Given that the perpetually busy Matron (the job, the novels, the needy students, the family, the works, the near teen, the house, the man, the need to create art!, the volunteer work -- you get it!) is suddenly even busier -- AND -- given that her own psyche is being taxed, challenged, prodded and rolled due to her mother's illness (did you know that the Matron has a toddler living within her?) -- given all these complexities of her own wild and precious life, the Matron experienced the following with some bemusement.

She ran into an old high school acquaintanc, Adelle (so not her real name)  while tending to her mother in her hometown.  Seems that word of Scarlett's acting preceeded the Matron, via a proud, bedridden grandma.  

Adelle:  "I would never do that to my daughter."

Matron:  "What?"

Adelle:  "You know, push all that stuff on her at such a young age."

Matron:  "Push her?   She's entirely self-driven."

Adelle (with superiority and skepticism in perfect balance):  "Whenever any kid starts doing unusual, semiprofessional stuff at 7, there's a parent who has to make the phone calls, drive, organize and manage."

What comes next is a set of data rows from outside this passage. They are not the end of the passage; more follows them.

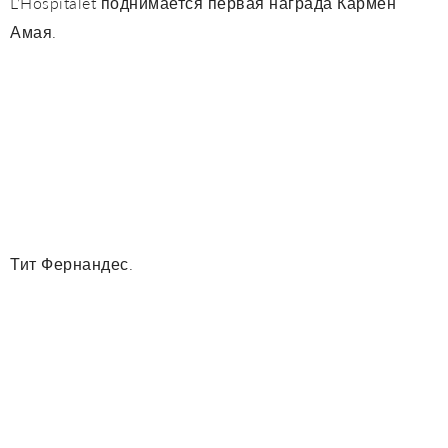
L’Hospitalet поднимается первая награда Кармен
Амая.
Тит Фернандес.
Рикардо Фернандес, «Эль-Тете», молодой байлаор,
родился в 2000 году в груди цыганской семьи
(младший брат байлаора Мигеля Фернандеса «Эль
Йийо»), несмотря на свою юность, он заслужил место
в области танцев фламенко. Сила и элегантность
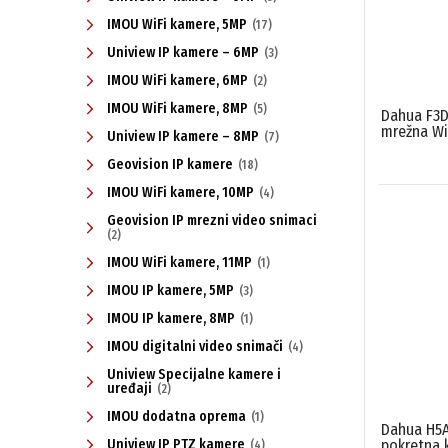
IMOU WiFi kamere, 5MP
(17)
Uniview IP kamere – 6MP
(3)
IMOU WiFi kamere, 6MP
(2)
IMOU WiFi kamere, 8MP
(5)
Dahua F3D
mrežna Wi-
Uniview IP kamere – 8MP
(7)
Geovision IP kamere
(18)
IMOU WiFi kamere, 10MP
(4)
Geovision IP mrezni video snimaci
(2)
IMOU WiFi kamere, 11MP
(1)
IMOU IP kamere, 5MP
(3)
IMOU IP kamere, 8MP
(1)
IMOU digitalni video snimači
(4)
Uniview Specijalne kamere i
uređaji
(2)
IMOU dodatna oprema
(1)
Dahua H5A
pokretna 
Uniview IP PTZ kamere
(4)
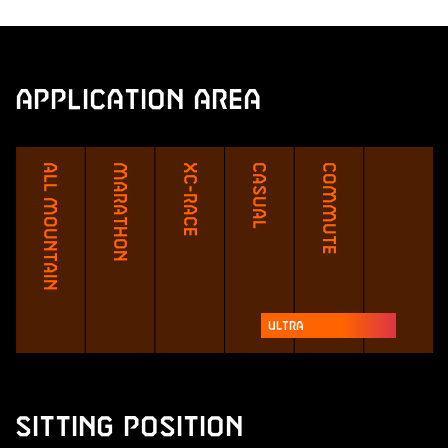
Application Area
All Mountain
Marathon
XC-Race
Casual
Commute
Ultra
Sitting Position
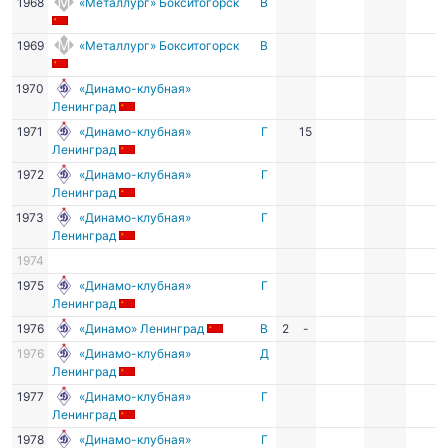
1968
«Металлург» Бокситогорск
В
1969
«Металлург» Бокситогорск
В
1970
«Динамо-клубная»
Ленинград
1971
«Динамо-клубная»
Г
15
Ленинград
1972
«Динамо-клубная»
Г
Ленинград
1973
«Динамо-клубная»
Г
Ленинград
1974
1975
«Динамо-клубная»
Г
Ленинград
1976
«Динамо» Ленинград
В
2
-
1976
«Динамо-клубная»
Д
Ленинград
1977
«Динамо-клубная»
Г
Ленинград
1978
«Динамо-клубная»
Г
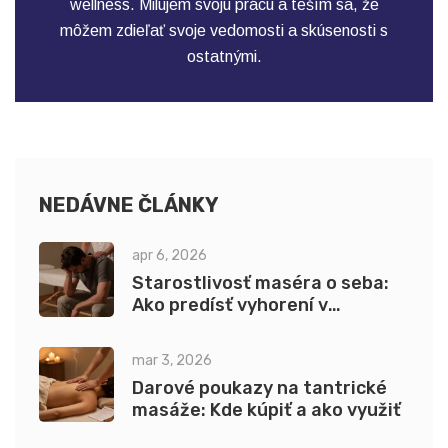
wellness. Milujem svoju prácu a teším sa, že
môžem zdieľať svoje vedomosti a skúsenosti s
ostatnými.
NEDÁVNE ČLÁNKY
apr 6, 2026
Starostlivosť maséra o seba:
Ako predísť vyhorení v
pomáhajúcich profesiách
mar 3, 2026
Darové poukazy na tantrické
masáže: Kde kúpiť a ako využiť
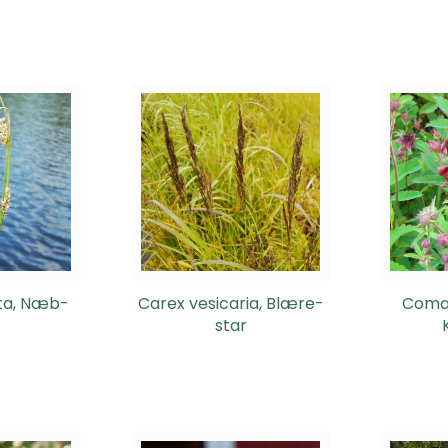
ta, Næb-
Carex vesicaria, Blære-
Comar
star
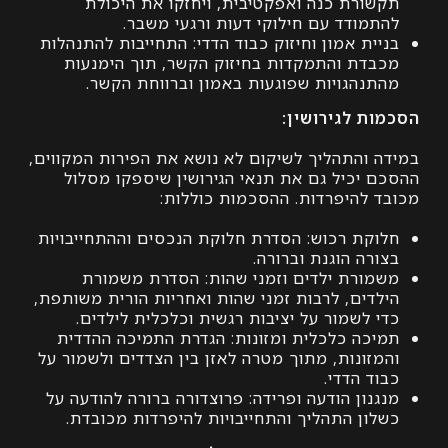
ורת כנה ואפקטיבית, ויחזקו את היכולת
מודד עם חילוקי דעות ורגעי משבר.
ית אמון וחיזוק כבוד הדדי: התחייבות להתנהלות
דת והתמקדות בחיזוק הקשר, תוך הימנעות
נהגויות שפוגעות באמון וברווחת הקשר.
ת לגירושין:
 והתהליך לשיקום לא נושא את הפירות המקווים,
 יכיל גם את תנאי הגירושין שיספקו מסלול
 להיפרדות. ההסכמות כוללות:
קת רכוש: הסדרת חלוקת הנכסים וההתחייבויות
רה הוגנת וברורה.
ורת ילדים וזמני שהות: הסדרת משמורת
דים, לרבות זמני שהות ואחריות הורית משותפת,
 לשמור על יציבות רגשית וכלכלית לילדים.
כה כלכלית ומזונות: הגדרת התמיכה ההדדית
זונות, מתוך מטרה לאזן בין הצדדים ולשמור על
ד הדדי.
נון הודעה ופרידה: פרוצדורה ברורה להודעה על
ון התהליך והתחייבויות להיפרדות מכובדת.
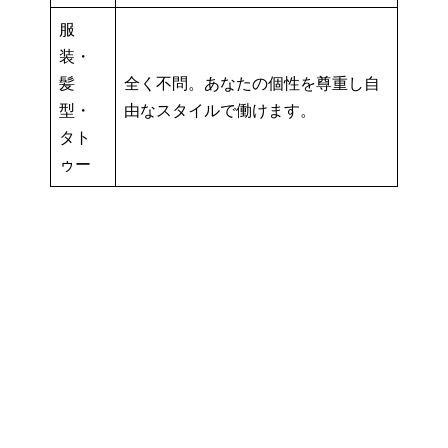
服
装・
髪
全く不問。あなたの個性を尊重し自
型・
由なスタイルで働けます。
タト
ゥー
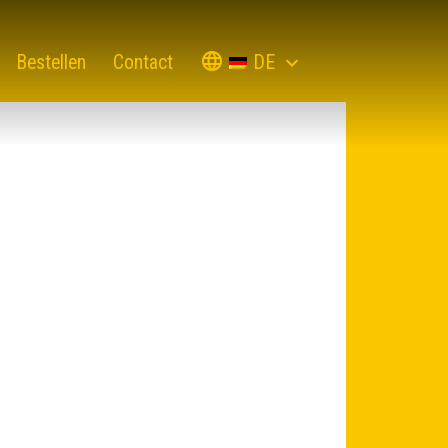
DE
Bestellen
Contact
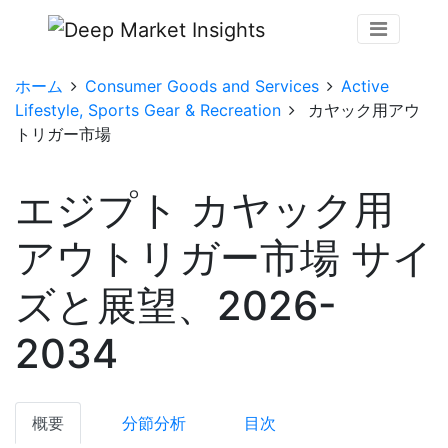
ホーム
Consumer Goods and Services
Active
Lifestyle, Sports Gear & Recreation
カヤック用アウ
トリガー市場
エジプト カヤック用
アウトリガー市場 サイ
ズと展望、2026-
2034
概要
分節分析
目次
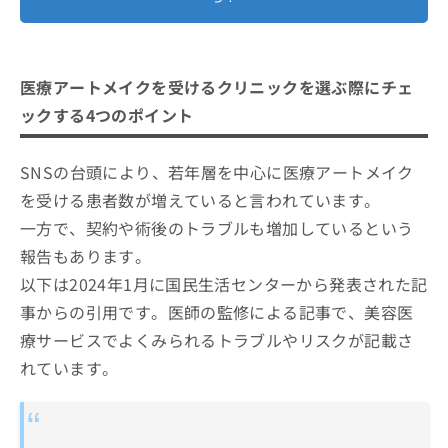
医療アートメイクを受けるクリニックを選ぶ際にチェ
ックする4つのポイント
SNSの台頭により、若年層を中心に医療アートメイク
を受ける患者数が増えていると言われています。
一方で、契約や術後のトラブルも増加しているという
報告もあります。
以下は2024年1月に国民生活センターから発表された記
事からの引用です。医師の監修による記事で、美容医
療サービスでよくみられるトラブルやリスクが記載さ
れています。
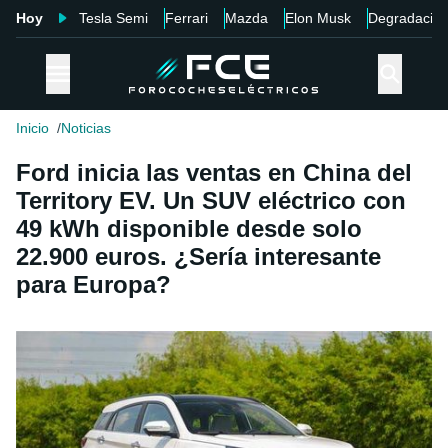
Hoy
Tesla Semi
Ferrari
Mazda
Elon Musk
Degradació
Inicio
Noticias
Ford inicia las ventas en China del
Territory EV. Un SUV eléctrico con
49 kWh disponible desde solo
22.900 euros. ¿Sería interesante
para Europa?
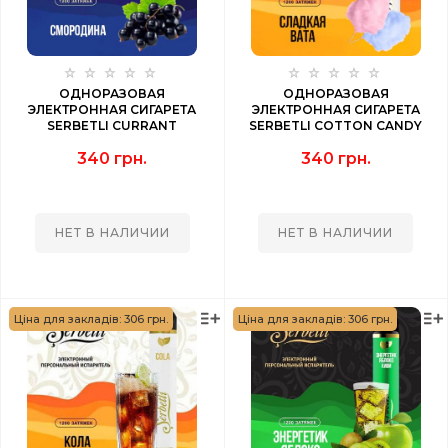
ОДНОРАЗОВАЯ
ОДНОРАЗОВАЯ
ЭЛЕКТРОННАЯ СИГАРЕТА
ЭЛЕКТРОННАЯ СИГАРЕТА
SERBETLI CURRANT
SERBETLI COTTON CANDY
(СМОРОДИНА) 1200 PUFF
(СЛАДКАЯ ВАТА) 1200 PUFF
340 грн.
340 грн.
НЕТ В НАЛИЧИИ
НЕТ В НАЛИЧИИ
Ціна для закладів: 306 грн.
Ціна для закладів: 306 грн.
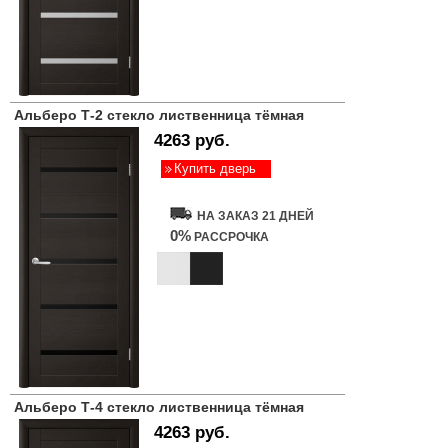
Альберо Т-2 стекло лиственница тёмная
4263 руб.
Купить дверь
НА ЗАКАЗ 21 ДНЕЙ
0%
РАССРОЧКА
Альберо Т-4 стекло лиственница тёмная
4263 руб.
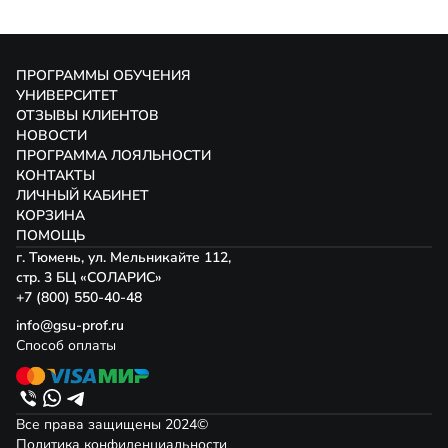
ПРОГРАММЫ ОБУЧЕНИЯ
УНИВЕРСИТЕТ
ОТЗЫВЫ КЛИЕНТОВ
НОВОСТИ
ПРОГРАММА ЛОЯЛЬНОСТИ
КОНТАКТЫ
ЛИЧНЫЙ КАБИНЕТ
КОРЗИНА
ПОМОЩЬ
г. Тюмень, ул. Мельникайте 112,
стр. 3 БЦ «СОЛАРИС»
+7 (800) 550-40-48
info@gsu-prof.ru
Способ оплаты
Все права защищены 2024©
Политика конфиденциальности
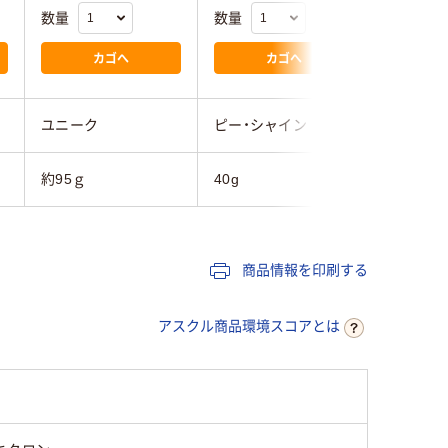
数量
数量
数量
カゴへ
カゴへ
ユニーク
ピー・シャイン
BECKER
約95ｇ
40g
35g
商品情報を印刷する
アスクル商品環境スコアとは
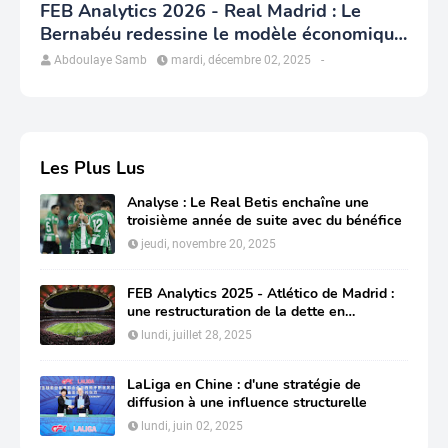
FEB Analytics 2026 - Real Madrid : Le
Bernabéu redessine le modèle économique
du club
Abdoulaye Samb
mardi, décembre 02, 2025
-
Les Plus Lus
Analyse : Le Real Betis enchaîne une
troisième année de suite avec du bénéfice
jeudi, novembre 20, 2025
FEB Analytics 2025 - Atlético de Madrid :
une restructuration de la dette en
profondeur pour préserver sa compétitivité
lundi, juillet 28, 2025
LaLiga en Chine : d'une stratégie de
diffusion à une influence structurelle
lundi, juin 02, 2025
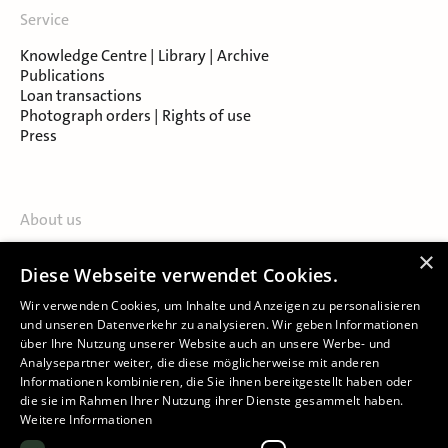
Service
Knowledge Centre | Library | Archive
Publications
Loan transactions
Photograph orders | Rights of use
Press
About us
Contact
×
Diese Webseite verwendet Cookies.
About Salzburg Museum
Locations
Wir verwenden Cookies, um Inhalte und Anzeigen zu personalisieren
und unseren Datenverkehr zu analysieren. Wir geben Informationen
über Ihre Nutzung unserer Website auch an unsere Werbe- und
Analysepartner weiter, die diese möglicherweise mit anderen
Informationen kombinieren, die Sie ihnen bereitgestellt haben oder
die sie im Rahmen Ihrer Nutzung ihrer Dienste gesammelt haben.
Weitere Informationen
Imprint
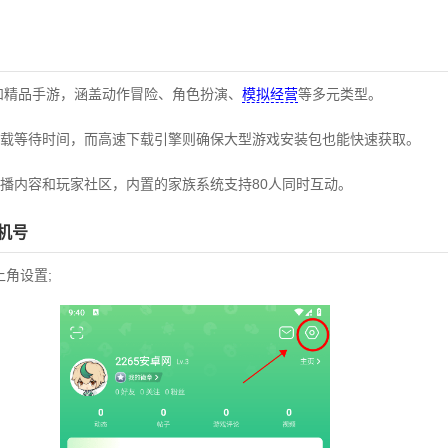
和精品手游，涵盖动作冒险、角色扮演、
模拟经营
等多元类型。
载等待时间，而高速下载引擎则确保大型游戏安装包也能快速获取。
播内容和玩家社区，内置的家族系统支持80人同时互动。
机号
上角设置;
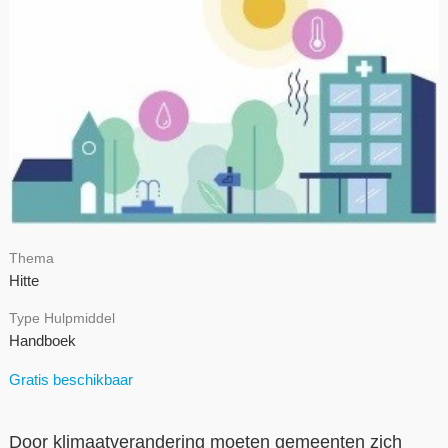
Contact
Over ons
LIFE-IP Klimaatadaptatie
Weerbaar Dommelland
Thema
Hitte
Type Hulpmiddel
Handboek
Gratis beschikbaar
Door klimaatverandering moeten gemeenten zich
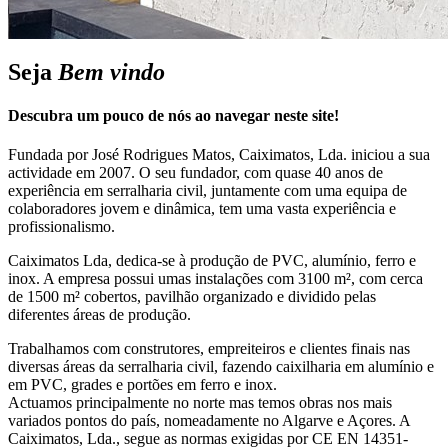
Seja
Bem vindo
Descubra um pouco de nós ao navegar neste site!
Fundada por José Rodrigues Matos, Caiximatos, Lda. iniciou a sua
actividade em 2007. O seu fundador, com quase 40 anos de
experiência em serralharia civil, juntamente com uma equipa de
colaboradores jovem e dinâmica, tem uma vasta experiência e
profissionalismo.
Caiximatos Lda, dedica-se à produção de PVC, alumínio, ferro e
inox. A empresa possui umas instalações com 3100 m², com cerca
de 1500 m² cobertos, pavilhão organizado e dividido pelas
diferentes áreas de produção.
Trabalhamos com construtores, empreiteiros e clientes finais nas
diversas áreas da serralharia civil, fazendo caixilharia em alumínio e
em PVC, grades e portões em ferro e inox.
Actuamos principalmente no norte mas temos obras nos mais
variados pontos do país, nomeadamente no Algarve e Açores. A
Caiximatos, Lda., segue as normas exigidas por CE EN 14351-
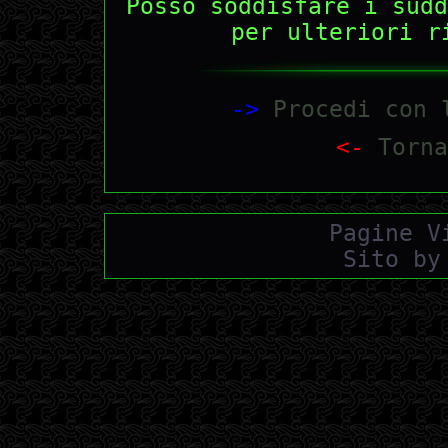
Posso soddisfare i sudd
per ulteriori r
->
Procedi con l
<-
Torna
Pagine V
Sito by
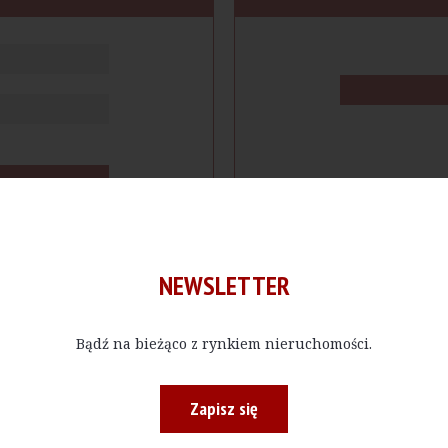
NEWSLETTER
Bądź na bieżąco z rynkiem nieruchomości.
cje
Produkty
Firmy
Magazy
Zapisz się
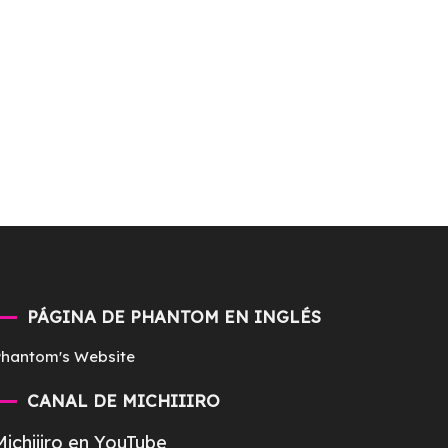
PÁGINA DE PHANTOM EN INGLÉS
Phantom's Website
CANAL DE MICHIIIRO
Michiiiro en YouTube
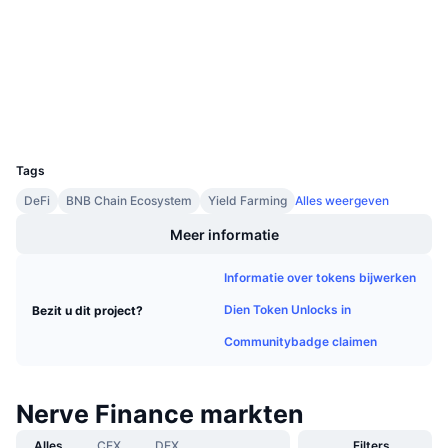
Aankomende verkopen
Contracten
0x42F6...db9096
Financieringstarieven
Leren & Verdienen
Audits
Explorers
bscscan.com
Kalenders
Wallets
UCID
ICO kalender
8755
Tags
Agenda
DeFi
BNB Chain Ecosystem
Yield Farming
Alles weergeven
Meer informatie
Informatie over tokens bijwerken
Dien Token Unlocks in
Bezit u dit project?
Communitybadge claimen
Nerve Finance markten
Alles
CEX
DEX
Filters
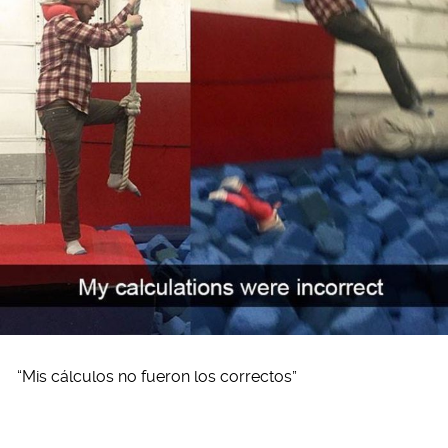
“Mis cálculos no fueron los correctos”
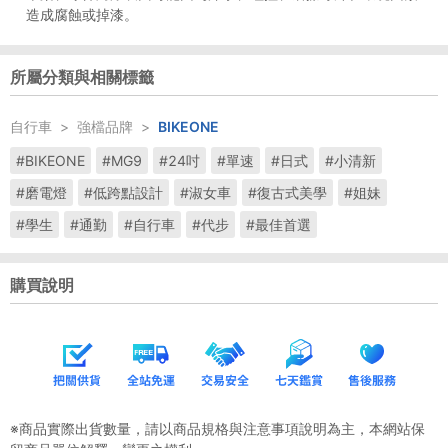
造成腐蝕或掉漆。
所屬分類與相關標籤
自行車
>
強檔品牌
>
BIKEONE
#BIKEONE
#MG9
#24吋
#單速
#日式
#小清新
#磨電燈
#低跨點設計
#淑女車
#復古式美學
#姐妹
#學生
#通勤
#自行車
#代步
#最佳首選
購買說明
※商品實際出貨數量，請以商品規格與注意事項說明為主，本網站保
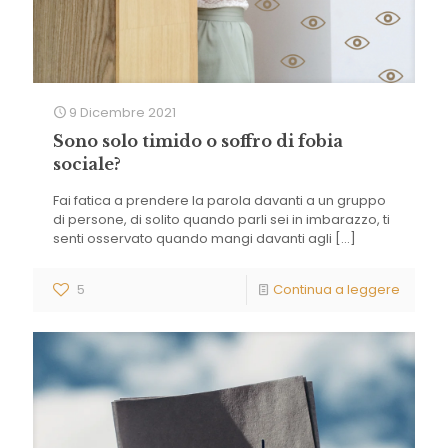
9 Dicembre 2021
Sono solo timido o soffro di fobia
sociale?
Fai fatica a prendere la parola davanti a un gruppo
di persone, di solito quando parli sei in imbarazzo, ti
senti osservato quando mangi davanti agli
[…]
5
Continua a leggere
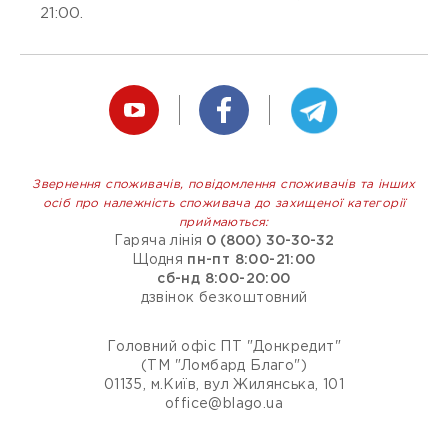
21:00.
Звернення споживачів, повідомлення споживачів та інших
осіб про належність споживача до захищеної категорії
приймаються:
Гаряча лінія
0 (800) 30-30-32
Щодня
пн-пт 8:00-21:00
сб-нд 8:00-20:00
дзвінок безкоштовний
Головний офіс ПТ "Донкредит"
(ТМ "Ломбард Благо")
01135, м.Київ, вул Жилянська, 101
office@blago.ua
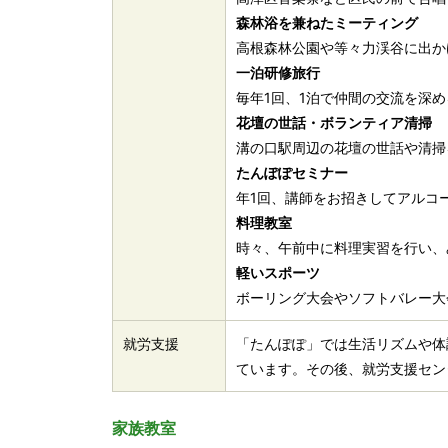
森林浴を兼ねたミーティング
高根森林公園や等々力渓谷に出か
一泊研修旅行
毎年1回、1泊で仲間の交流を深
花壇の世話・ボランティア清掃
溝の口駅周辺の花壇の世話や清掃
たんぽぽセミナー
年1回、講師をお招きしてアルコ
料理教室
時々、午前中に料理実習を行い、
軽いスポーツ
ボーリング大会やソフトバレー大
就労支援
「たんぽぽ」では生活リズムや体
ています。その後、就労支援セン
家族教室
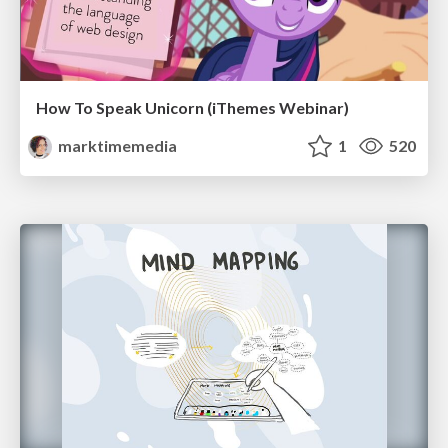
How To Speak Unicorn (iThemes Webinar)
marktimemedia
1
520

Matron:  "Same for play dates and soccer.   If your child wanted to be in Brownies, wouldn't you help her out?  But if your kid says 'sign me up for the stage' at seven, it's wrong to do that?"

Adelle:  "It's different.  I just think it's sad that people live through their children's accomplishments."  She shoots the Matron a knowing look.

Matron (deciding to jump conversational ship):  "Me too.   Oh!  My Mom's hemoragging.  Gotta run!  Ta-ta!"

The Matron has run into this attitude before and understands that some people will always see her negatively because yes, she helps  her daughter.   But live through her?  

Who runs the show that is Scarlett?   In a bit of serendipity, after the Matron returned home (post-Adelle) last night, Scarlett unveiled her new creation:  Love to Love Acting.   And requested that her mother link the daughter's blog on hers, as the child is not adverse to Audience.   Check out that first post, in which Scarlett proclaims:  "I live to act, sing and dance."  So there.  But Scarlett?  Stop with the commas!

Because Adelle works at the hospital, the Matron is certain to see her again.  Even though the Matron has Written Orders to be immediately executed should she wear a hat, button or t-shirt with one of her children's photograph on it (and that special message, like "Proud Mama of an honor student"), even so, she is tempted to  quickly construct garb with Stryker's photo and GPA so she can live through him, too, and give Adelle a LOT to talk about with the locals. 

No, the life the Matron is living is all her own.  And right now, that life is demanding and a little bit painful as the past forty-some years of a complex relationship play out around that hospital bed.    She hopes she can survive it.